(Source data)
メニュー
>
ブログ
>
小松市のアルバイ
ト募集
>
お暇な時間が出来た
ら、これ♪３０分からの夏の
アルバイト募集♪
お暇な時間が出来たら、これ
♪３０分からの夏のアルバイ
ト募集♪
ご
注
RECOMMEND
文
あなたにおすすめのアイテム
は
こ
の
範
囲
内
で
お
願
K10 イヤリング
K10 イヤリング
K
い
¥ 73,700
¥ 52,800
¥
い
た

**PROBLEM STATEMENT:** Print the data word for word.

**ANSWER BOX:**
メニュー
>
ブログ
>
小松市のアルバイ
ト募集
>
お暇な時間が出来た
ら、これ♪３０分からの夏の
アルバイト募集♪
お暇な時間が出来たら、これ
♪３０分からの夏のアルバイ
ト募集♪
ご
注
RECOMMEND
文
あなたにおすすめのアイテム
は
こ
の
範
囲
内
で
お
願
K10 イヤリング
K10 イヤリング
K
い
¥ 73,700
¥ 52,800
¥
い
た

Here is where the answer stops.